Peters lays into bank's 'voodoo economics'

Winston Peters
Winston Peters
The "voodoo economics" of the Reserve Bank came in for some harsh criticism in Dunedin yesterday by New Zealand First leader Winston Peters.

On the day a Parliamentary inquiry into monetary policy backed off recommending new inflation-busting tools for the Reserve Bank, Mr Peters blamed the bank for the woes affecting the New Zealand economy, and accused governor Alan Bollard of pursuing "blind ideology".

The inquiry by Parliament's finance and expenditure select committee was launched at the height of the housing boom, which fuelled rising interest rates and a high dollar which was damaging exporter returns.

The housing market is now in decline and the associated pressures have also eased.

The report said the committee heard extensive evidence on a variety of alternatives to the official cash rate (OCR) - the Reserve Bank's main inflation-fighting instrument - including a mortgage interest rate levy, an interest-linked savings scheme and a capital gains tax.
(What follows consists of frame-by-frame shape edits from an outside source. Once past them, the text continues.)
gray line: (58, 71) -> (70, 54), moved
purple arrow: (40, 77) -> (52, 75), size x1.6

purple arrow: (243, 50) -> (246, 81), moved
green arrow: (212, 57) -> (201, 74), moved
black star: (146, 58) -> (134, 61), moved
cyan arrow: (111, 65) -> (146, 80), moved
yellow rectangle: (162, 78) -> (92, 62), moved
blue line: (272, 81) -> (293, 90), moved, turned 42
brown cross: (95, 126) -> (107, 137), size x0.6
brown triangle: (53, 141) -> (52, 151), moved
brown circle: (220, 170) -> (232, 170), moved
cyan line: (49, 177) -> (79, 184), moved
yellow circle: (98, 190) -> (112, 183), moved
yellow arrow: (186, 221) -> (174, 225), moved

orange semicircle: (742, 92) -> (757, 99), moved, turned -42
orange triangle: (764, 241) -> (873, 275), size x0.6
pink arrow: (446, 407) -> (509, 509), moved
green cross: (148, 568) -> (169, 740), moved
But it did not find "the arguments in their favour compelling enough to support them being pursued further at this time".
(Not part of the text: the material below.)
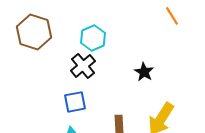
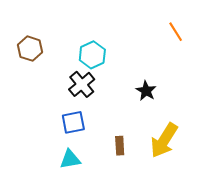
brown hexagon: (34, 32) -> (30, 49), size x0.7

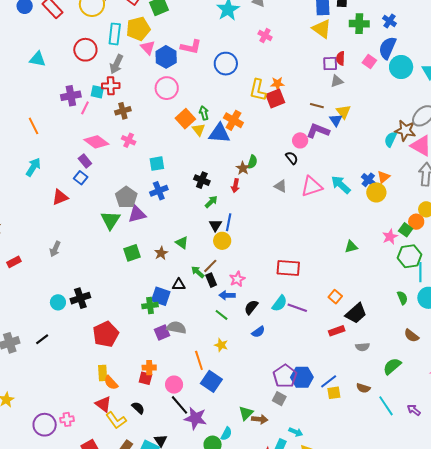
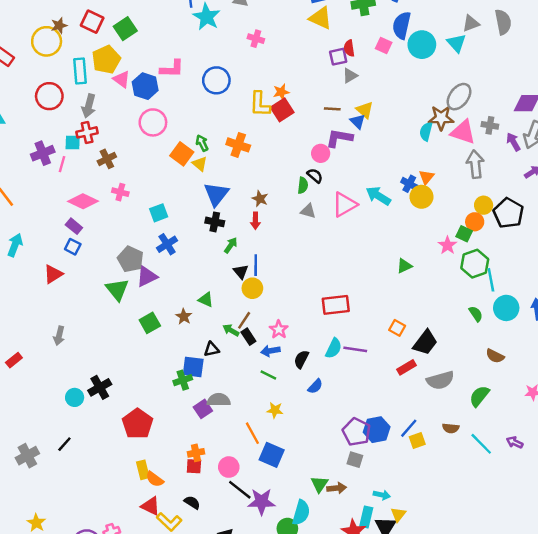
blue triangle: (219, 133) -> (216, 194), moved, turned -45
green semicircle: (252, 162) -> (303, 185), moved
gray semicircle: (362, 347) -> (440, 380), size x1.6
cyan semicircle: (226, 434) -> (301, 513), size x1.5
Mr Peters said the Reserve Bank Act had resulted in New Zealanders paying the highest interest rates in the Western world and no-one could explain why.

High interest rates kept the kiwi unsustainably high and although it had fallen recently, it should be lower.

Farmers and exporters were suffering yet they continued to support political parties who supported the Act.

"A huge vacuum cleaner is extracting money out of your pockets to go to foreign banks," he told 30 people attending the Otago Chamber of Commerce meet the leaders meeting.

NZ First would introduce its "Talfanz" (the alternative for all New Zealanders) policy if it was part of the next government rather than see exporters - the most important part of the economy - suffer at the hands of the Reserve Bank Act.

Asked by National Party Dunedin North candidate Michael Woodhouse what the party had done in the past three years to change the Act, Mr Peters said NZ First had instigated the inquiry by the finance and expenditure select committee into the Act.

Mr Woodhouse later told the Otago Daily Times that review was introduced by Finance Minister Michael Cullen.

Mr Peters was joined in his criticism of current monetary policy by the New Zealand Manufacturers and Exporters Association and the Engineering, Printing and Manufacturing Union.

Association chief executive John Walley said the select committee had missed the point.

"Currently, our monetary policy has a sole focus on inflation control, and the Reserve Bank uses interest rates to effect that control.

"As the select committee pointed out, the effect of this policy on the exchange rate is problematic, but they seemed confused about alternatives."

Submissions to the committee fell into two camps - those wedded to the status quo and the "real economy" that was suffering a protracted overvaluation of the exchange rate.

It was clear to whom the select committee chose to listen and as a result the tradeable sector would continue to be hammered, he said.

EPMU national secretary Andrew Little said the decision to keep the current monetarist model was a disservice to New Zealand.

"Using interest rates to control inflation only leads to a high dollar which in turns leads to our export manufacturing being priced out of the global market."

Even though the OCR was finally coming down, New Zealand had seen years of productive manufacturing suffer from monetary policy focused on attempts to control inflation in unproductive areas of the economy, such as property speculation, he said.

In regard to housing, the report recommended cutting planning red tape and investigating "land banking" by developers.

It also recommended adequate infrastructure development to reduce economic bottlenecks and boost non-inflationary growth and a sharp policy focus on productivity for the same reason.

The report included a minority view from NZ First that the Reserve Bank should take into account additional factors such as employment, export competitiveness and the exchange rate when setting the OCR.

At present, the bank has a narrow focus on inflation when fixing the OCR.